In his book, Collins is careful not to implicate himself as a trigger-puller, claiming his role always to have been limited to that of ‘scout’ or getaway driver. Adams, in contrast, includes a ‘fictional’ story of an IRA sniper hit on a British army patrol, an editorial decision he has since publicly ‘regretted’, alongside implausible denials about its obvious meaning. According to Collins the two authors met only once, in 1984, when he confronted Adams at the funeral of an IRA volunteer, berating him for the ‘creeping constitutionalism’ that at that time he saw was at the heart of the new ‘ballot box and armalite’ strategy. Some fourteen years on, and Collins is the sworn enemy of a Republican movement now reliant exclusively on electoral politics.

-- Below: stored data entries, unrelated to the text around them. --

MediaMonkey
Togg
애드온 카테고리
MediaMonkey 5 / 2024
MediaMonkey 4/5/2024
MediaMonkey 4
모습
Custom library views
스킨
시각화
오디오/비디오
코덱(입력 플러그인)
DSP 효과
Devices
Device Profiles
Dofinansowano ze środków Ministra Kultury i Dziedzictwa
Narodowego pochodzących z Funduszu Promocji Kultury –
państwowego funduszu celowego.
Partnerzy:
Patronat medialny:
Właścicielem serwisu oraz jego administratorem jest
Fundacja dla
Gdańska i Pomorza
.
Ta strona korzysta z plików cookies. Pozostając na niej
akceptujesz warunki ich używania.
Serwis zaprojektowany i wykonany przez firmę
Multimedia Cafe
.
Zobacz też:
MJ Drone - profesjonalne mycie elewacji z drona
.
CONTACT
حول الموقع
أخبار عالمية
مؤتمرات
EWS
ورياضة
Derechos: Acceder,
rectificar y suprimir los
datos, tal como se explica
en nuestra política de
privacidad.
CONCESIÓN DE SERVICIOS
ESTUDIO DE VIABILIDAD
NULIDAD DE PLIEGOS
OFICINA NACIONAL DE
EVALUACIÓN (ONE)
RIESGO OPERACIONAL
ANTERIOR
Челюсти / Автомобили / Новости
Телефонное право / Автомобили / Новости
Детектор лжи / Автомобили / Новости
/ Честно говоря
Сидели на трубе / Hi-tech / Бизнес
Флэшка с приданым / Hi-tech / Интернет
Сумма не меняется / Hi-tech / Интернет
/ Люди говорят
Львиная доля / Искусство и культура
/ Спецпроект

The standard argument of the British left is that modern Republicanism lost its innate revolutionary momentum when it began to seek an accommodation with the Orange statelet. Its refusal to pursue a cross community agenda of working class unity — so the argument goes — saw the movement stagnate in its traditional heartlands, as the ‘long war’ dragged on. But this explanation begins from a false premise — that Republicanism has revolutionary roots that have since withered.
As the ‘peace process’ in the north stumbles forward, the thinking revealed in these very different biographies confirms the opposite: the ideology of northern Irish Republicanism stands in stark opposition to the interests of the working class in the six counties, the Republic and beyond.